M. Frank Huang: (interprétation):
    Comme je l'ai dit, peut-être que certains expriment leur opposition contre cette motion. Je connais des Canadiens d'ascendance chinoise qui étaient radicalement contre, parce qu'ils en savent peu sur l'islam et les musulmans. Ça les dépasse complètement. Ils ne savent pas ce qu'ils préconisent, mais ils comprennent que cette culture est différente de la leur. Les races et les codes vestimentaires sont différents... Ils s'emportent... Ils sont contre.
    Je pense que la solution consiste à favoriser la compréhension mutuelle, à donner la possibilité de se connaître mutuellement. C'est seulement ainsi qu'on se débarrassera de cette frayeur. Il faut donc que l'État, les organismes non gouvernementaux et les médias jettent des ponts entre les différentes cultures. C'est exactement ainsi que je l'ai vécu. La connaissance de l'autre dissipe les craintes et la frayeur. Actuellement, on ne connaît pas très bien l'autre.
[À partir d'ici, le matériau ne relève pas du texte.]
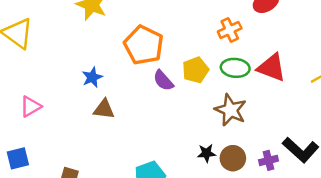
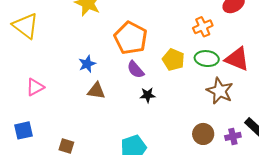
yellow pentagon: (195, 70) -> (173, 60), turned -30
purple semicircle: (163, 81) -> (136, 70), moved
brown star: (230, 110) -> (220, 91), moved
black star: (206, 153) -> (148, 95), moved

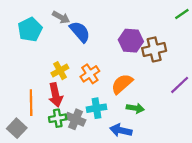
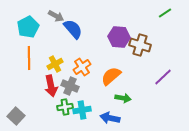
brown cross: (154, 49) -> (140, 45), turned 30
orange line: (31, 103) -> (29, 58), moved
cyan cross: (96, 108) -> (82, 110), moved
green cross: (58, 118) -> (65, 107), moved
gray cross: (75, 119) -> (70, 86), moved

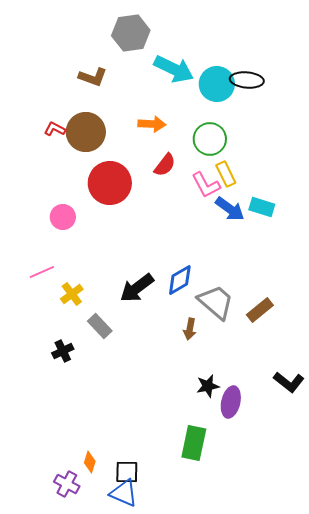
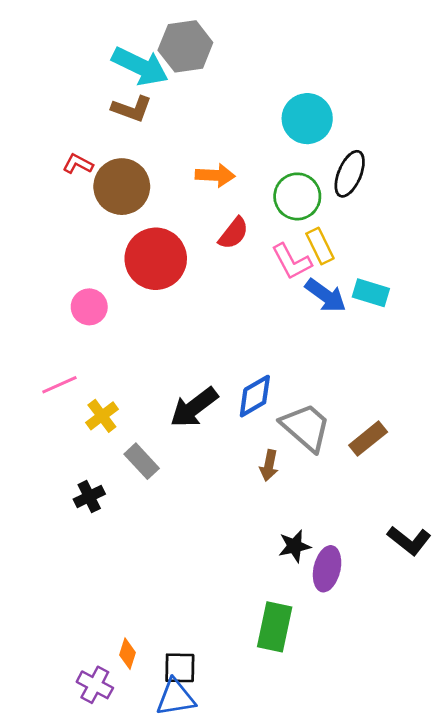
cyan arrow: (174, 69) -> (140, 66), moved
black ellipse: (247, 80) -> (350, 174), moved, turned -72
red L-shape: (55, 129) -> (78, 164), moved
blue triangle: (124, 493) -> (176, 698), turned -32

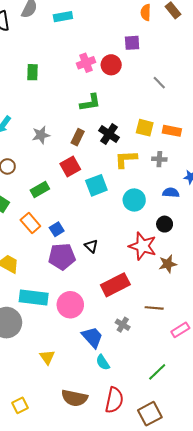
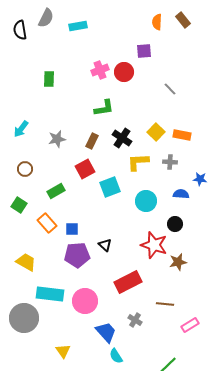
yellow square: (145, 128) -> (156, 132), turned 30
blue square: (57, 229) -> (72, 229), turned 32

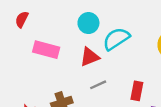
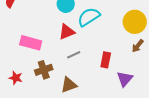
pink rectangle: (46, 50) -> (31, 43), moved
Ça crée ce genre d'obsession, d'opposition.
    Merci.
    Merci beaucoup.
    Madame Beazley, un commentaire?
    Depuis le tout début, une partie des reportages sur la motion dénotaient l'irresponsabilité, en décrivant de façon erronée sa nature, ses conséquences éventuelles, ses objectifs, ce qui nous a obligés à consacrer beaucoup de temps et d'énergie à informer nos membres pour rectifier les faits, notamment que la motion n'était pas un projet de loi, qu'elle permettait certaines mesures, mais pas d'autres.
    Comme Bruce l'a dit, elle nous inquiétait à cause de l'emploi du mot « islamophobie », mais pas à cause de l'obligation, pour nous, de condamner carrément la haine des musulmans et la discrimination contre eux, mais nous devions aussi faire très attention au choix des termes. Par exemple, vous avez dit qu'une motion a été adoptée il y a un certain nombre d'années, au Parlement, sur l'antisémitisme. C'était très clair, parce qu'il s'agissait de discrimination et de haine contre le peuple juif. Ce n'était pas pour prévenir les critiques contre Israël ni...
    Désolée. Mon temps est écoulé.
    Très bien. Au suivant, du Parti conservateur. Monsieur Anderson, je crois.
    Merci, monsieur le président.
    Je tiens à remercier nos témoins d'être ici.
    Poursuivons cette discussion sur l'islamophobie. Employez-vous la définition ou le mot? Dans l'affirmative, qu'utilisez-vous?

  (1625)  

    Non. Encore une fois, nous recommandons au Comité d'employer les expressions « haine des musulmans », « discrimination contre les musulmans », « haine des musulmans et discrimination contre eux » Encore une fois, nous devons vous prévenir que vous devrez peut-être définir le mot pour les besoins du rapport, puisque le terme est dans l'usage, mais sans en recommander l'emploi à l'ensemble du gouvernement et en recommandant que le gouvernement emploie l'expression explicite « haine des musulmans ».
    Je suppose que l'un de nos problèmes est d'avoir reçu tant de propositions différentes, entre la notion englobant les sentiments froissés et l'idée selon laquelle la définition n'a pas d'importance, que quelqu'un, à l'étranger, en concoctera une à sa manière et qu'il l'emploiera de toute façon. Qu'en pensez-vous?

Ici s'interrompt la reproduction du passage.